Mais il y a plus important que la forme du verre; sa propreté est cruciale. Les impuretés que contient votre verre pourraient gâcher la formation d’une belle mousse et altérer votre expérience de dégustation. Si vous utilisez du savon pour laver vos verres (un peu comme tout le monde), assurez-vous de bien les rincer afin d’éliminer les résidus. Le savon et la mousse ne font pas bon ménage. Je déconseille aussi les bock opaques de style allemand (steiner). Ils sont souvent bien jolis avec leurs ornements, mais il ne vous permettent pas de voir ce que vous êtes en train de boire.

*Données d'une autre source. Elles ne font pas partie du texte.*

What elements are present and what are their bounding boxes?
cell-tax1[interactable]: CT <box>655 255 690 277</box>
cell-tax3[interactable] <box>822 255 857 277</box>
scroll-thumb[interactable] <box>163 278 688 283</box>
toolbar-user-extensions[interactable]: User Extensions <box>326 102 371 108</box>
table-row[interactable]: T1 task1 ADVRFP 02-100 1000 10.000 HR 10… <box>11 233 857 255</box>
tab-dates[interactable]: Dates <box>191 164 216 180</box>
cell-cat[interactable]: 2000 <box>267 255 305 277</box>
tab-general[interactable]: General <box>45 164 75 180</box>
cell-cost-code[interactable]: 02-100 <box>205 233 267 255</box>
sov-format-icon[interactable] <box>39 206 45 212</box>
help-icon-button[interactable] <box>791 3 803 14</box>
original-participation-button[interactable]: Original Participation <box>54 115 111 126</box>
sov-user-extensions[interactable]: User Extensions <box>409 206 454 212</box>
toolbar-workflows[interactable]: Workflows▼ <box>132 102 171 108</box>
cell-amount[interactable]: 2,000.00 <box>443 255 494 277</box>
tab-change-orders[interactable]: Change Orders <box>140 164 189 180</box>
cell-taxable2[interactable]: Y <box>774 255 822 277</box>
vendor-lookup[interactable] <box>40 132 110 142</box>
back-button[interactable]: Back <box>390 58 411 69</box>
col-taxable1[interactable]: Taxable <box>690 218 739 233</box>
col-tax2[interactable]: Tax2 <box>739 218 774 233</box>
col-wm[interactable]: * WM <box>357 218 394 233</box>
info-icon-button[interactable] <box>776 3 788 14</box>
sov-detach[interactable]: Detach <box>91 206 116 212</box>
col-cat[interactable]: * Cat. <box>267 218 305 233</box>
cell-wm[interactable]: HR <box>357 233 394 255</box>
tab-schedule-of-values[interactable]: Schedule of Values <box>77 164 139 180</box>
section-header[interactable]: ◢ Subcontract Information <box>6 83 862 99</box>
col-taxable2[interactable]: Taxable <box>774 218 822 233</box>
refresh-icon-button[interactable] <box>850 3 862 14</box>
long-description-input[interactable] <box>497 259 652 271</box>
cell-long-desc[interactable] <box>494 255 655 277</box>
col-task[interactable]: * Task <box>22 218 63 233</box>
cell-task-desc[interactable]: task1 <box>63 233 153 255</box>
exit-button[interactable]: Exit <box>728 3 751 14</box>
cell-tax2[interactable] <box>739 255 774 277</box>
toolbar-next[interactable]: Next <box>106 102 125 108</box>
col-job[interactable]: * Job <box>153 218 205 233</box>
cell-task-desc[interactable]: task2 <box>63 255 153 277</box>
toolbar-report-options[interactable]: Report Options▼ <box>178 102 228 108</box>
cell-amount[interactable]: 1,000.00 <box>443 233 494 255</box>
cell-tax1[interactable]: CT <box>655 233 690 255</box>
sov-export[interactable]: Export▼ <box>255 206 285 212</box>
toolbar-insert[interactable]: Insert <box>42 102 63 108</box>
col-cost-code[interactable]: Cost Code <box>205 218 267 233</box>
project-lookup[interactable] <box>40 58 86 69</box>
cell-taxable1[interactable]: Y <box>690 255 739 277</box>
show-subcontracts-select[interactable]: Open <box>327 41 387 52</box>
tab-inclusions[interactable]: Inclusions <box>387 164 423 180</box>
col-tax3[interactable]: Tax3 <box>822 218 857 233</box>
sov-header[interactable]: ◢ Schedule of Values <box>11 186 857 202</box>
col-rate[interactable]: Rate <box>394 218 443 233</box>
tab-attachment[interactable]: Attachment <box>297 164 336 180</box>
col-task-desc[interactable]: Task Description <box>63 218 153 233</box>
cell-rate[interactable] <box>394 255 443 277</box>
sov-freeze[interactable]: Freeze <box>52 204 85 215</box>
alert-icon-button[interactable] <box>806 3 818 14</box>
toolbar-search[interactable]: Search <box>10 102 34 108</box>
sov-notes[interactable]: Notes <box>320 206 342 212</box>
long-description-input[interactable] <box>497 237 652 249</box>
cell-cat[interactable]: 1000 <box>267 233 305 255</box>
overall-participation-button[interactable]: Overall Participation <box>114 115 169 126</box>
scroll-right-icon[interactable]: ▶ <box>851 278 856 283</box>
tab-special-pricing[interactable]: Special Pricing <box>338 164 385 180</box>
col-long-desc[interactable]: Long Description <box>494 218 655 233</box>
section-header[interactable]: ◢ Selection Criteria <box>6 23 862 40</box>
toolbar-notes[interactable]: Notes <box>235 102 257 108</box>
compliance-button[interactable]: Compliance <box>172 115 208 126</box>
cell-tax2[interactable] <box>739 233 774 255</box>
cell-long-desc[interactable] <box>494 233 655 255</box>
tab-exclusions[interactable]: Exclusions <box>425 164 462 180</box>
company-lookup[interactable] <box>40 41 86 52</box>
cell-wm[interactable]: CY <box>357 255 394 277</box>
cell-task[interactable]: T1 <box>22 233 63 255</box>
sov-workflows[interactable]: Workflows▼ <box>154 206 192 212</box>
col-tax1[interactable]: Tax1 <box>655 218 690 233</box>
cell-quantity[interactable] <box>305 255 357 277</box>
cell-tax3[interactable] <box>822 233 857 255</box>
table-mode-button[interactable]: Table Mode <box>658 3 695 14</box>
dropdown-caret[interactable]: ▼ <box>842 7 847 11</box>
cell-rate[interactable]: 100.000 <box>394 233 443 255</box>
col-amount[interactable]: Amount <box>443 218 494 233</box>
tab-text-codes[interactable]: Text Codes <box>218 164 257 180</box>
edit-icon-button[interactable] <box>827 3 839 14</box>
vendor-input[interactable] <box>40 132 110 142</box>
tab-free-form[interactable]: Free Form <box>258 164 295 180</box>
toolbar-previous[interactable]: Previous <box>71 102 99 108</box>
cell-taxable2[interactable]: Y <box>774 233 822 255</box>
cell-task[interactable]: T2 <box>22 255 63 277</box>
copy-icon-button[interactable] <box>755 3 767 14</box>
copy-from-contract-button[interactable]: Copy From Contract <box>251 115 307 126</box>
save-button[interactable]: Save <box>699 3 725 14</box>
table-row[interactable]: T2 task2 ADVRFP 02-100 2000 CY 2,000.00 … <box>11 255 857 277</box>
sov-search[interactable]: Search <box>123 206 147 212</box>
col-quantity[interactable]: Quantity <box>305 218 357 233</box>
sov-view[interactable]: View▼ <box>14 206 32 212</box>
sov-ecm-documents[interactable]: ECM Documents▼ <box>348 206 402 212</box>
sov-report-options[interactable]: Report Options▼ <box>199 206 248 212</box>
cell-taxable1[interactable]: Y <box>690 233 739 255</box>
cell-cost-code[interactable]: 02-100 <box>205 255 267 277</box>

Si vous deviez retenir une seule chose de cet article, c’est de ne pas vous priver d’une bonne bière parce que vous n’avez pas le verre conseillé entre les mains. Une bière qui n’est pas piquée des vers sera bonne dans tous les verres!
(…)
Suggestion du moment : La Noblesse – Saint-Arnould. Il y a longtemps que je n’avais pas bu une bière qui ne goûte comme aucune autre bière. Il n’y a pas que du positif dans ce constat, mais au moins nous avons affaire à quelque chose d’audacieux. Pomme au sucre, cassonade, caramel… un mélange de saveurs sucrées qui nous berce en douceur et qui nous fait totalement oublier les 8.5% d’alcool au volume. J’y replongerai immanquablement mes papilles!
On se retrouve le 1er octobre pour ma prochaine chronique sur Bières du Québec. D’ici là , vous pouvez me suivre mon blogue de bières sur DimancheMatin.com.
Broue – Une nouvelle chronique mensuelle sur le blogue de Bières du Québec
Vendredi 12 août 2011
Moi c’est Pierre-Luc, mais vous pouvez m’appeler Bière-Luc. À partir du 1er septembre, je tiendrai une chronique mensuelle – publiée le premier jour de chaque mois – sur le blogue de Bières du Québec. Mon but avoué sera de vous parler de mes derniers coups de cÅ“ur ainsi que des nouveaux produits disponibles sur le marché pour remplir dignement votre chope. Par ailleurs, je ne manquerai pas d’aborder divers dossiers reliés à la bière (dégustation, vieillissement, brassage, sorties…), je soulignerai quelques événements et je prendrai parfois des photos pour vous mettre la mousse à la bouche.
Vous êtes prêts? Pas moi! Laissez-moi jusqu’au 1er septembre pour vous pondre une première chronique. En attendant, je vous invite à me suivre sur mon blogue de bières (Broue) sur DimancheMatin.
(…)
Ma suggestion du moment : À la Bourdage – Le Naufrageur (Série Chantier Naval). Délicieuse ambrée aux fraises qui balance merveilleusement bien entre une amertume fruitée et des notes d’alcool dosées. L’absence de goût sucré offre une alternative par rapport à certaines bières aux fruits qui ne font pas toujours dans la subtilité.